Exercise description -> Retype, word for word, only the lines from the one containing "Hot Tub (277, 276)" through the last line of the listing below. Pictures do not belong in the result.

Entries supplied ->
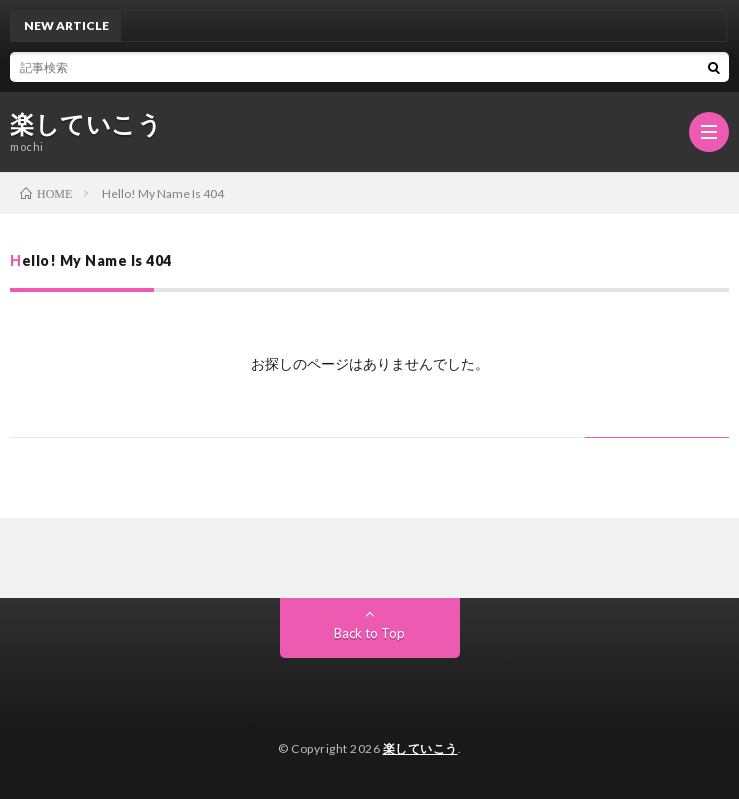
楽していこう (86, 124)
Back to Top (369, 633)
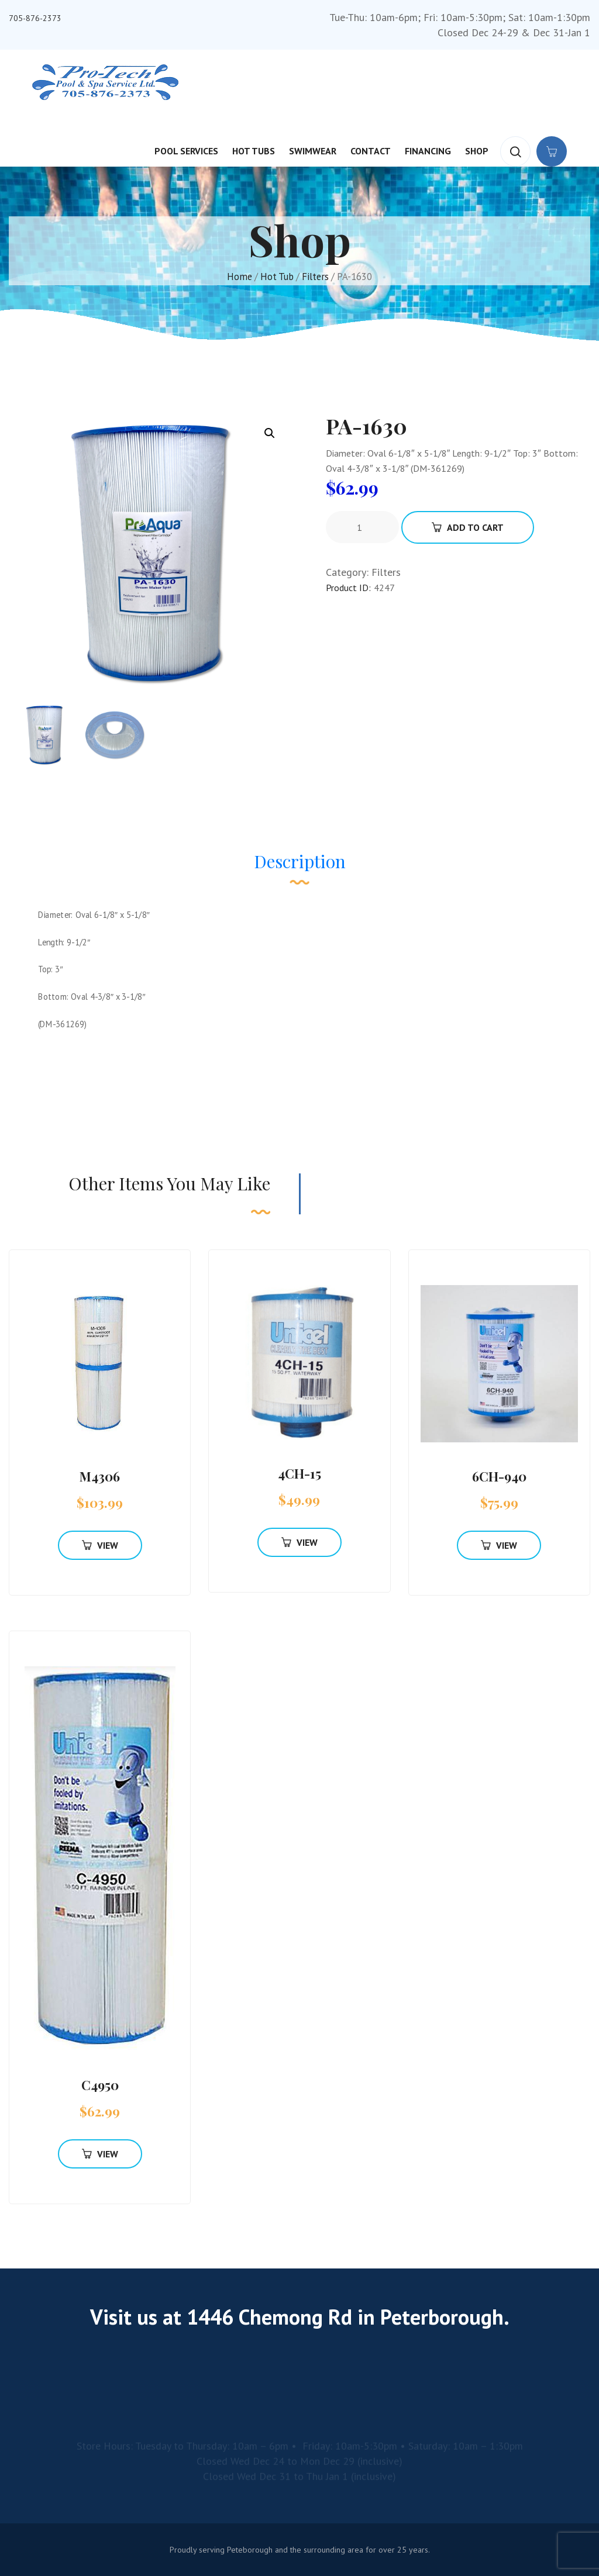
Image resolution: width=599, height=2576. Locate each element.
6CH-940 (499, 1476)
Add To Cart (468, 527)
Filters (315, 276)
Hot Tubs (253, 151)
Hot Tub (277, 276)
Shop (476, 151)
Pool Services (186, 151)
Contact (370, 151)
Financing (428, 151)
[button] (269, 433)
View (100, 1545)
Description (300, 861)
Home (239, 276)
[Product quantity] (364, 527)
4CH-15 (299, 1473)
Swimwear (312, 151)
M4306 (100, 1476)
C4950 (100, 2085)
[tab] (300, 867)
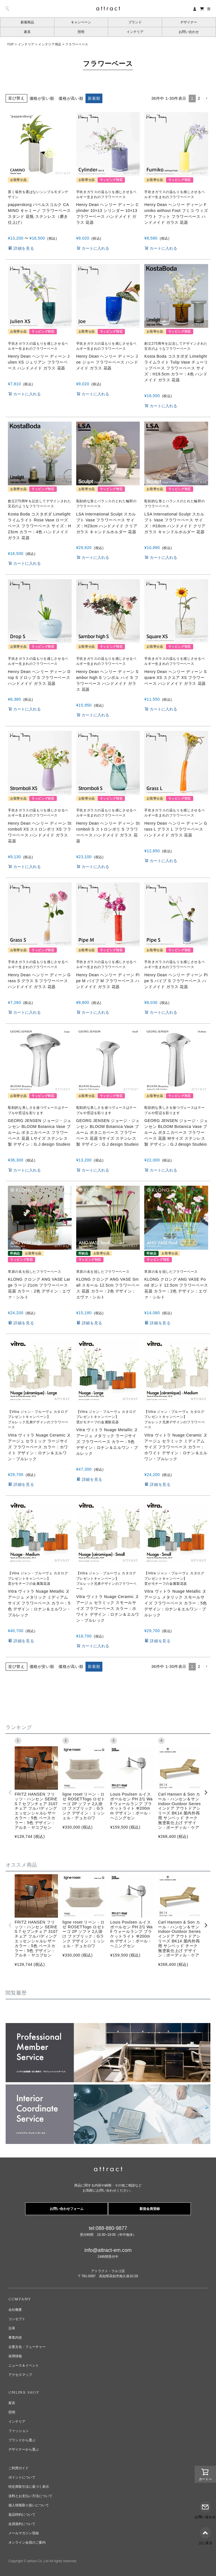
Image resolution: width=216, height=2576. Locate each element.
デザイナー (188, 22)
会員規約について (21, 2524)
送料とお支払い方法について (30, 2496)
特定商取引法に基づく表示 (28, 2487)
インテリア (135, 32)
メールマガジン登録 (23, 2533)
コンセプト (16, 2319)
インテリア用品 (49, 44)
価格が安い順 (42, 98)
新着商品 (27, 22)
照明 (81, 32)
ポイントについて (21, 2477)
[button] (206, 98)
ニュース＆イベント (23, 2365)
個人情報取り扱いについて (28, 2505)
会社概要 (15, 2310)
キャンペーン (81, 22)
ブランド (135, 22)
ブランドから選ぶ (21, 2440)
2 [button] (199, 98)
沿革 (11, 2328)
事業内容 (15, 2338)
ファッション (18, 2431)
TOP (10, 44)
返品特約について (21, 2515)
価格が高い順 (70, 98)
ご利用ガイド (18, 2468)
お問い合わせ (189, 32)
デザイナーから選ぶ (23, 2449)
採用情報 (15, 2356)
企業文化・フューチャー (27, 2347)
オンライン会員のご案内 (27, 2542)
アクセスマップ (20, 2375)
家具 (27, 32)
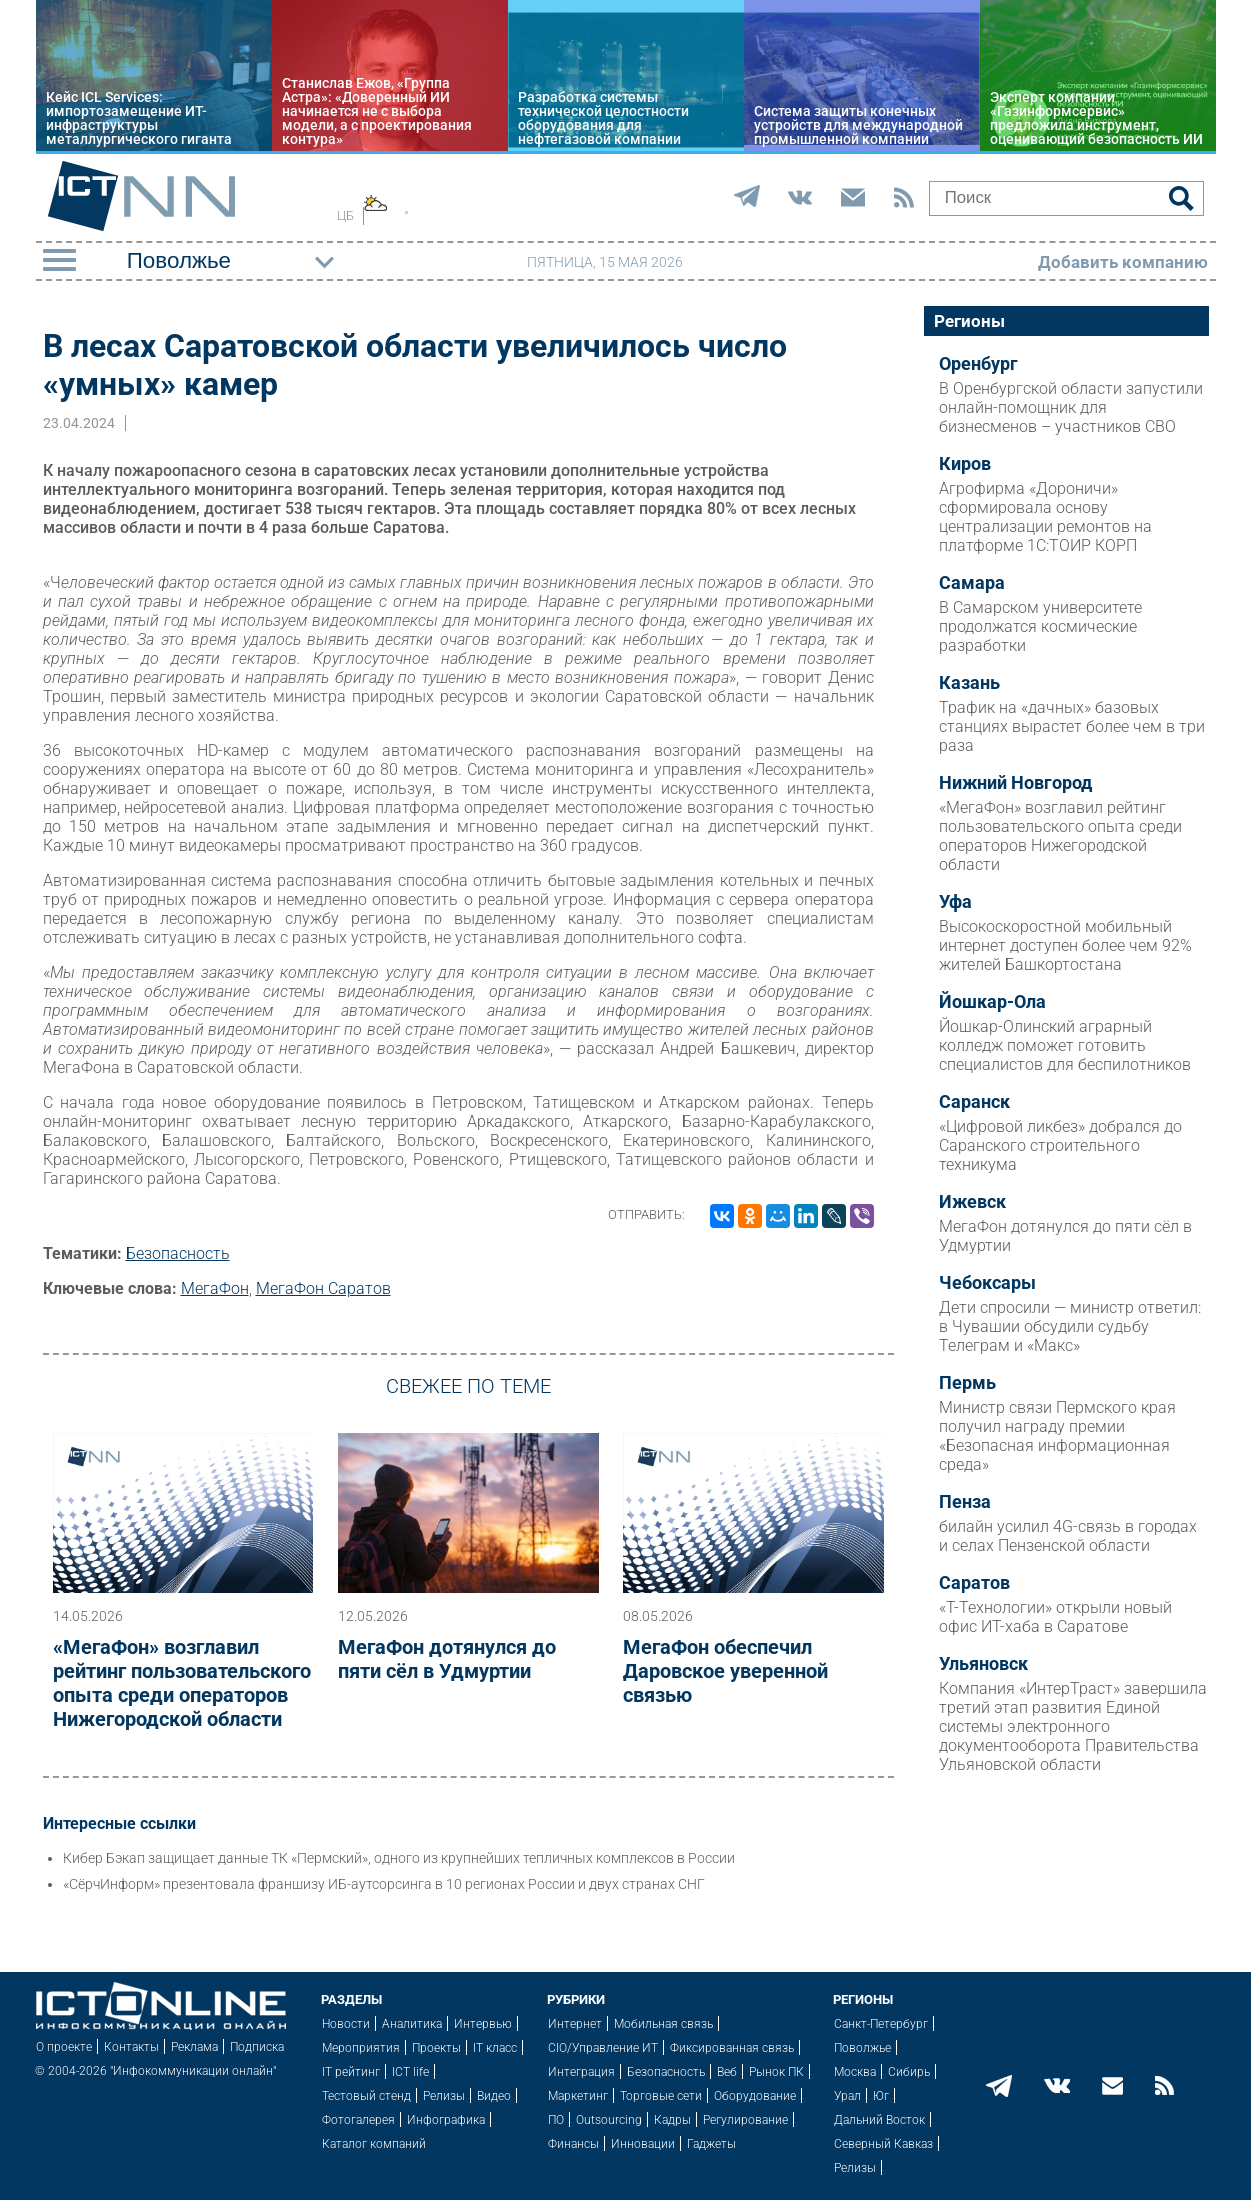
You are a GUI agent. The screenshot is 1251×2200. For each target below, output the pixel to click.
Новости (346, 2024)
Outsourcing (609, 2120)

Response to the exercise ->
Hot Tub (277, 276)
Shop (476, 151)
Pool Services (186, 151)
Contact (370, 151)
Financing (428, 151)
[button] (269, 433)
View (100, 1545)
Description (300, 861)
Home (239, 276)
[Product quantity] (364, 527)
4CH-15 (299, 1473)
Swimwear (312, 151)
M4306 (100, 1476)
C4950 (100, 2085)
[tab] (300, 867)
Image resolution: width=216, height=2576. Locate each element.
デザイナー (188, 22)
会員規約について (21, 2524)
送料とお支払い方法について (30, 2496)
特定商取引法に基づく表示 (28, 2487)
インテリア (135, 32)
メールマガジン登録 (23, 2533)
コンセプト (16, 2319)
インテリア用品 (49, 44)
価格が安い順 (42, 98)
新着商品 (27, 22)
照明 (81, 32)
ポイントについて (21, 2477)
[button] (206, 98)
ニュース＆イベント (23, 2365)
個人情報取り扱いについて (28, 2505)
会社概要 (15, 2310)
キャンペーン (81, 22)
ブランド (135, 22)
ブランドから選ぶ (21, 2440)
2 [button] (199, 98)
沿革 (11, 2328)
事業内容 (15, 2338)
ファッション (18, 2431)
TOP (10, 44)
返品特約について (21, 2515)
価格が高い順 (70, 98)
ご利用ガイド (18, 2468)
お問い合わせ (189, 32)
デザイナーから選ぶ (23, 2449)
採用情報 (15, 2356)
企業文化・フューチャー (27, 2347)
オンライン会員のご案内 (27, 2542)
アクセスマップ (20, 2375)
家具 (27, 32)
You are a GUI agent. The screenshot is 1251×2200. For each target below, output the pixel to click.
Новости (346, 2024)
Outsourcing (609, 2120)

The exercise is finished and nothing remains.